Scareware often uses intimidating tactics that confuse the victim to avoid the victim escalating the problem to the system administrator at work or calling for professional help, for example, to remove the virus. Because of this tactic, many victims will pay for the software to remove the virus silently. Scareware or blackmailing malware as an extortionist is very beneficial to malware developers.

Spam Sending Malware

Spam Sending Malware is malicious software that uses an infected machine to send spam. The malware sending spam can be part of a botnet controlled by a management and control server that acts as a distributed network for sending spam. Because of the distributed approach, there is no single point of failure if ¼ of the infected machines are cleaned and the remaining 3/4 continue to send spam. Big botnets can send billions of spam messages per week, and very often new malware is distributed along with spam messages. Spamming malware can cause trouble because your ISP will disable your internet connection or your email address can be blacklisted, so be sure to remove this type of malware as soon as possible. This type of malware is beneficial to malware developers because they can sell spam services.


A Trojan or Trojan horse that is malware is a malicious program that acts as a backdoor.

Just like the ancient Greek story of a wooden horse with Greek troops inside that was used to invade the city of Troy, a Trojan in computer calculations looks like a normal application, media or any other file but contains a malicious payload. Trojans are often distributed through social engineering, where the victim is cheated by running a file or application with the Trojan. Most Trojans contain backdoors that can be used by an attacker to steal information, spread other malware, or use resources from an infected machine on a botnet. Computer Trojans have been around for a long time and there are several old and popular Trojans: Netbus, SubSeven or Sub7 and Back Orifice or BO.

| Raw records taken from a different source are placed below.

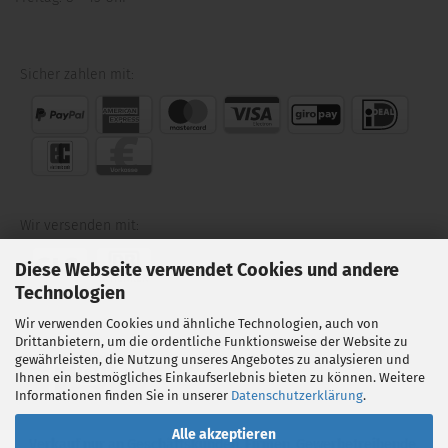
Sicher zahlen mit:
Wir versenden mit:
Diese Webseite verwendet Cookies und andere
Technologien
Wir verwenden Cookies und ähnliche Technologien, auch von
Folgen Sie uns auf:
Drittanbietern, um die ordentliche Funktionsweise der Website zu
gewährleisten, die Nutzung unseres Angebotes zu analysieren und
Ihnen ein bestmögliches Einkaufserlebnis bieten zu können. Weitere
Informationen finden Sie in unserer
Datenschutzerklärung
.
Alle akzeptieren
Verkauf nur an Geschäftskunden, Firmen, Gewerbetreibende,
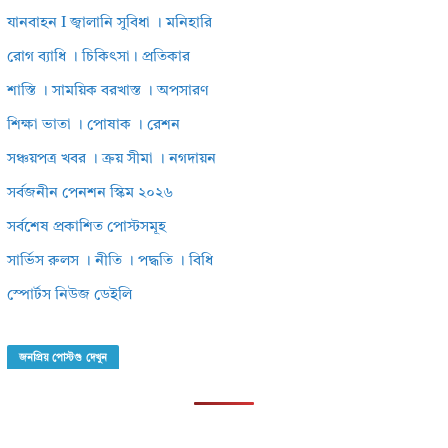
যানবাহন I জ্বালানি সুবিধা । মনিহারি
রোগ ব্যাধি । চিকিৎসা। প্রতিকার
শাস্তি । সাময়িক বরখাস্ত । অপসারণ
শিক্ষা ভাতা । পোষাক । রেশন
সঞ্চয়পত্র খবর । ক্রয় সীমা । নগদায়ন
সর্বজনীন পেনশন স্কিম ২০২৬
সর্বশেষ প্রকাশিত পোস্টসমূহ
সার্ভিস রুলস । নীতি । পদ্ধতি । বিধি
স্পোর্টস নিউজ ডেইলি
জনপ্রিয় পোস্টগু দেখুন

A virus is a malicious program that copies itself to other applications, files or even the boot sector. The virus can then do whatever it is programmed to do, such as steal information, log keystrokes, or even make your computer useless. The defining characteristic of the virus is that it replicates itself and inserts malicious code into other programs without user consent. Like most other malicious programs, the virus is intended to make a profit.


A worm is a malicious program that copies itself to spread and infect other systems. Computer worms use networks, links, P2P networks, email, and exploit vulnerabilities to spread. The difference with a virus is that the virus inserts code into other programs where the worm does not do so and replicates only itself. Worms do not necessarily contain payloads, but most worms do. Worms can also be designed to spread only without a payload.


I hope this article was useful to you. The most important purpose of this article is to show you what little guys are good at. Now, if you catch the virus, you will know what kind of virus it is and you can easily fight it!